Contributions and Impact

1. Methodological Innovation – A teacher‑student pipeline that converts weak whole‑brain supervision into reliable region‑level soft labels, augmented by an occlusion‑based correction signal.
2. New Evaluation Paradigm – Introduction of HCS and NDC as complementary metrics that assess statistical calibration and factual disease relevance without requiring region‑wise ground truth.

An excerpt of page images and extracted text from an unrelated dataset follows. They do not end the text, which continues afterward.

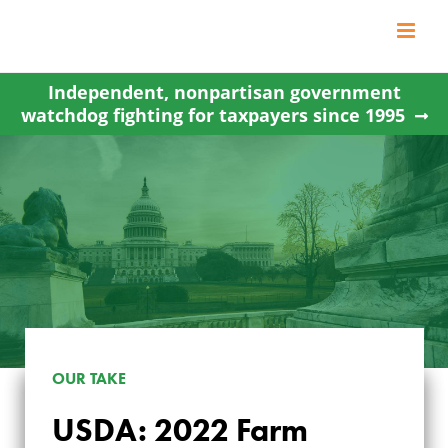
Skip
to
content
Independent, nonpartisan government
watchdog fighting for taxpayers since 1995
OUR TAKE
USDA: 2022 Farm
USDA: 2022 FARM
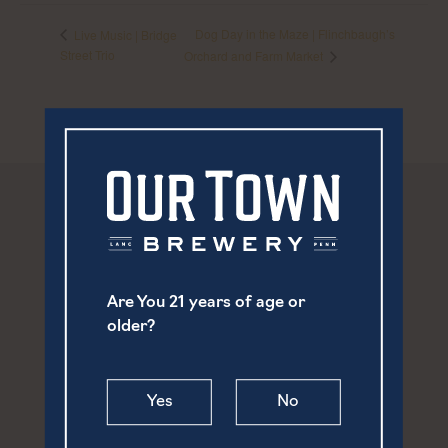
Dog Day in the Maze | Flinchbaugh’s
Live Music | Bridge
Street Trio
Orchard and Farm Market
Are You 21 years of age or
older?
Yes
No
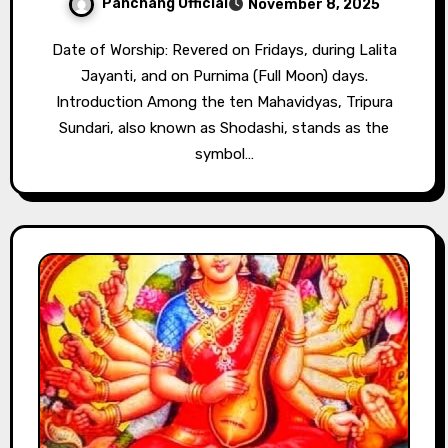
Panchang Official
November 8, 2025
Date of Worship: Revered on Fridays, during Lalita
Jayanti, and on Purnima (Full Moon) days.
Introduction Among the ten Mahavidyas, Tripura
Sundari, also known as Shodashi, stands as the
symbol…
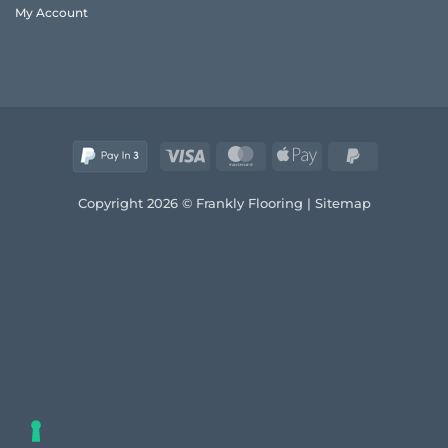
My Account
Visa
MasterCard
Apple
PayPal
Pay
2
Copyright 2026 © Frankly Flooring |
Sitemap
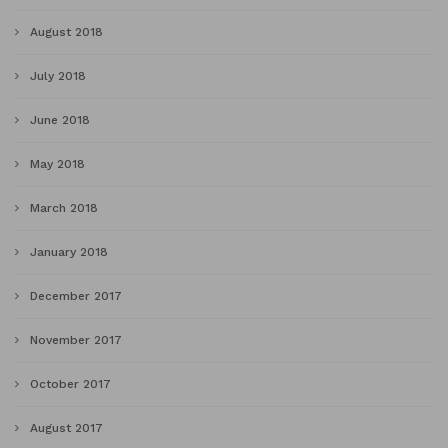
August 2018
July 2018
June 2018
May 2018
March 2018
January 2018
December 2017
November 2017
October 2017
August 2017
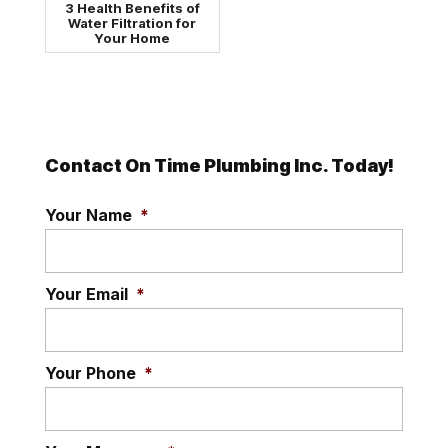
3 Health Benefits of
Water Filtration for
Your Home
Contact On Time Plumbing Inc. Today!
Your Name
*
Your Email
*
Your Phone
*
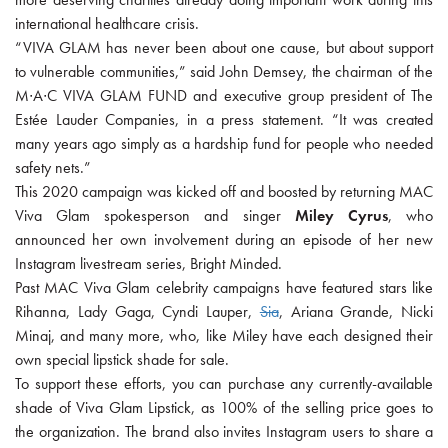
international healthcare crisis.
“VIVA GLAM has never been about one cause, but about support
to vulnerable communities,” said John Demsey, the chairman of the
M∙A∙C VIVA GLAM FUND and executive group president of The
Estée Lauder Companies, in a press statement. “It was created
many years ago simply as a hardship fund for people who needed
safety nets.”
This 2020 campaign was kicked off and boosted by returning MAC
Viva Glam spokesperson and singer
Miley Cyrus
, who
announced her own involvement during an episode of her new
Instagram livestream series, Bright Minded.
Past MAC Viva Glam celebrity campaigns have featured stars like
Rihanna, Lady Gaga, Cyndi Lauper,
Sia
, Ariana Grande, Nicki
Minaj, and many more, who, like Miley have each designed their
own special lipstick shade for sale.
To support these efforts, you can purchase any currently-available
shade of Viva Glam Lipstick, as 100% of the selling price goes to
the organization. The brand also invites Instagram users to share a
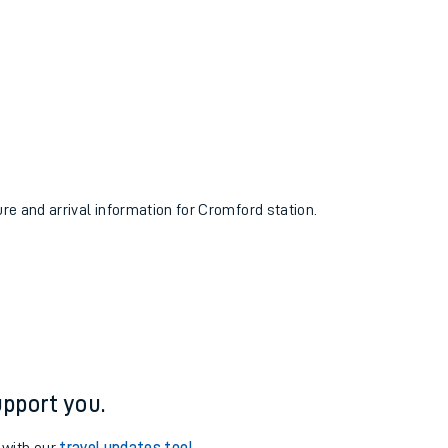
ure and arrival information for Cromford station.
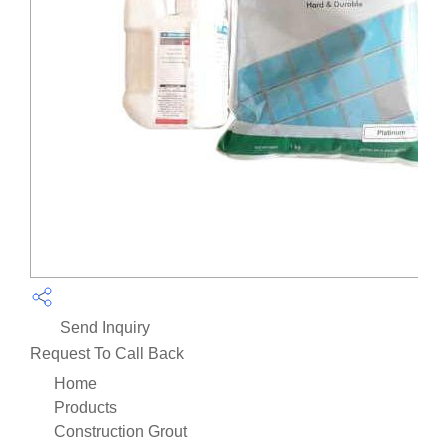
Send Inquiry
Request To Call Back
Home
Products
Construction Grout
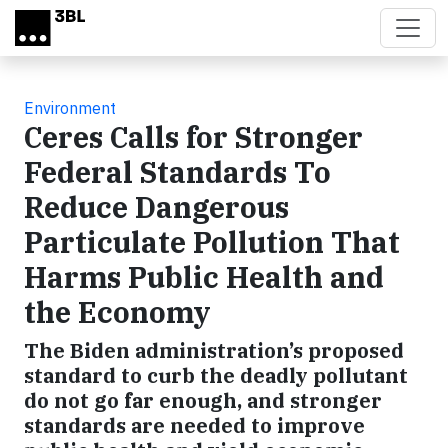
Skip to main content
Environment
Ceres Calls for Stronger
Federal Standards To
Reduce Dangerous
Particulate Pollution That
Harms Public Health and
the Economy
The Biden administration’s proposed
standard to curb the deadly pollutant
do not go far enough, and stronger
standards are needed to improve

3. Biological Plausibility – The functional‑consistency regularizer preserves known spatial gradients of brain development and aging, making the predictions interpretable for neuroscientists and clinicians.

Future Directions
Potential extensions include integrating multimodal imaging (e.g., PET, diffusion MRI), learning subject‑specific functional atlases, and deploying the model in longitudinal clinical studies to track disease progression or treatment response. Overall, ReBA‑Pred‑Net offers a practical and theoretically sound solution for regional brain‑age estimation, paving the way for more nuanced biomarkers of brain health.